Por Hubert van der Hans no sentía más que una honda indiferencia. Recibía las ofensas del flamenco con estoica impasibilidad. Las veladas alusiones a su origen provinciano, al raso linaje de su familia y su mustio árbol genealógico lo tenían sin cuidado. No tenía nada de que avergonzarse. Pero no podía evitar una interna rebelión cada vez que veía con qué hirientes modos se dirigía el flamenco a Pietro della Chiesa. Escuchaba con cuánta impune malicia lo llamaba la bambina, aprovechándose de su frágil constitución y de su indefensa estatura. Cuántas veces había estado Giovanni a punto de tomar por el cuello a Hubert y sugerirle que tuviera la valentía de enfrentar a alguien de su tamaño. Pero sabía que sería mayor la humillación para el pequeño Pietro. Por otra parte, Giovanni no ignoraba la sospechosa curiosidad de Hubert por los recónditos meandros de la biblioteca. Veía cómo iba y venía a espaldas de Francesco Monterga y cómo se escabullía hacia el recinto cada vez que el maestro se distraía. Pero todo esto le era por completo indiferente. Nada le importaban ni la miserable existencia de Francesco Monterga ni las oscuras intrigas de Hubert. Lo único que quería Giovanni era pintar. Y que no le faltara aquello de lo cual no podía prescindir. E intentaba sobrellevar los amargos tragos de los favores que le exigía su maestro a cuenta de su infinita bondad.
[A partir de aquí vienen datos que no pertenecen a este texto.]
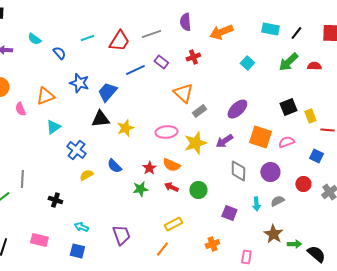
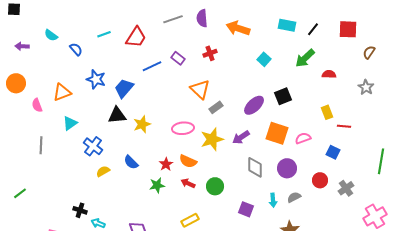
orange arrow: (221, 32) -> (238, 28), turned 40
gray line: (151, 34) -> (173, 19), moved
red semicircle: (314, 66) -> (329, 74), moved
black square: (288, 107) -> (283, 96), moved
gray line: (22, 179) -> (41, 145), moved
black cross: (55, 200) -> (80, 210), moved

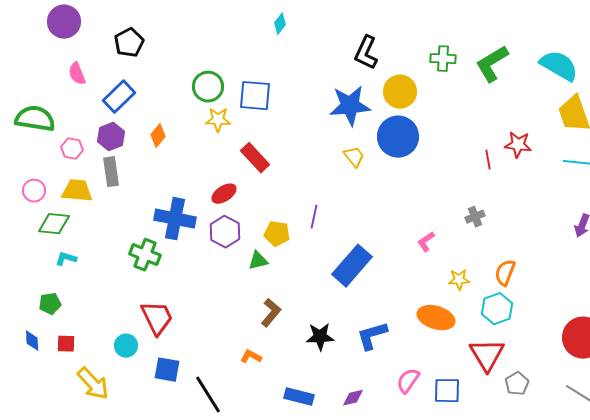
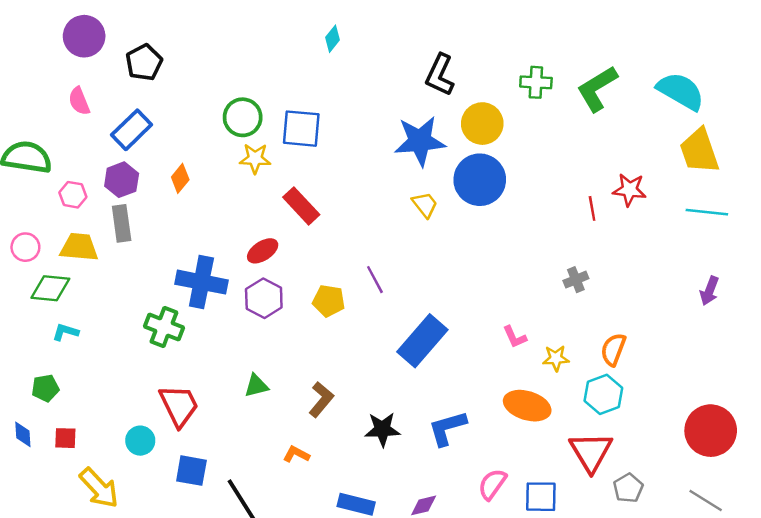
purple circle: (64, 22) -> (84, 36), moved
purple line: (314, 217) -> (375, 280), turned -40
pink L-shape: (426, 242) -> (515, 337), moved, turned -80
green triangle: (258, 261) -> (256, 386), moved

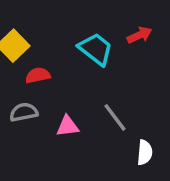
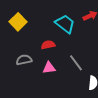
red semicircle: (38, 75) -> (48, 45), moved

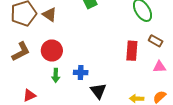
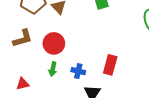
red rectangle: (132, 51) -> (110, 65), moved

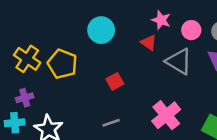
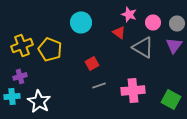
yellow cross: (27, 59) -> (22, 45), turned 35
pink cross: (166, 115) -> (133, 90), turned 35
gray line: (111, 123) -> (99, 85), moved

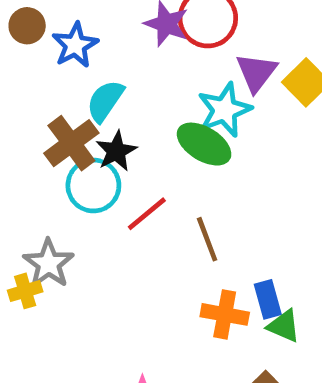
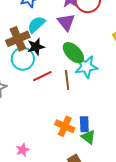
purple triangle: (256, 72) -> (66, 22), moved, turned -30
cyan star: (225, 110) -> (86, 67), moved
brown line: (207, 239) -> (67, 80), moved

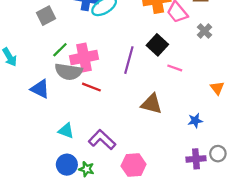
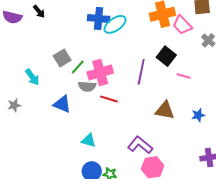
gray square: (46, 16) -> (62, 58), moved
gray semicircle: (69, 72) -> (87, 86), size x0.7
blue star: (195, 121) -> (198, 115), moved
purple L-shape: (102, 140) -> (140, 145), moved

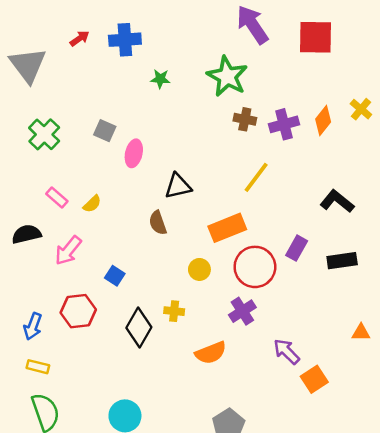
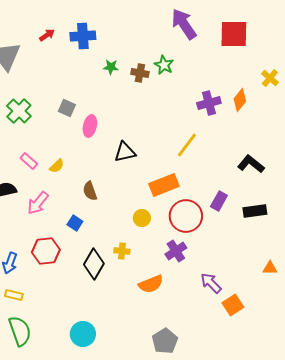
green star: (227, 76) -> (164, 65), size x0.6
yellow cross: (361, 109) -> (270, 78), moved
brown cross: (245, 119) -> (140, 73), moved
brown semicircle: (158, 223) -> (90, 191), moved

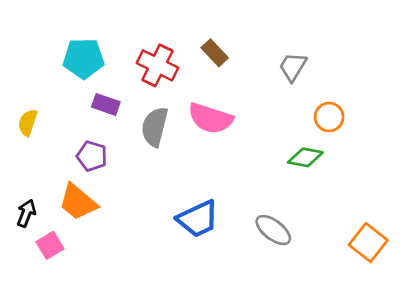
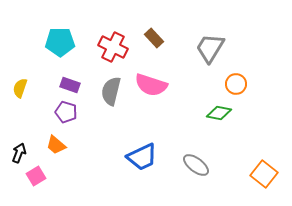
gray trapezoid: (293, 67) -> (210, 48), size x1.4
purple rectangle: (106, 104) -> (70, 85), moved
orange trapezoid: (78, 202) -> (56, 145), size x0.7

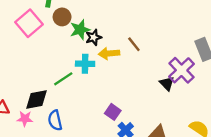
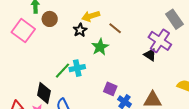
green star: (80, 30) -> (100, 47), moved
yellow arrow: (109, 53) -> (91, 16), moved
cyan cross: (85, 64) -> (77, 68), moved
black diamond: (36, 99) -> (44, 93), turned -55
Y a eso se limitaba su existencia.

El día en que desaparecieron Francesco Monterga y Hubert van der Hans, supo que estaba en problemas. Sabía que hacía falta un culpable y que el culpable estaba en el taller. De modo que, siendo él el único sobreviviente de la inexplicable tragedia, no quedaba otra alternativa. Cuando decidió dar aviso a la comisión ducal, tenía la certeza de estar cavando la fosa que habría de sepultarlo.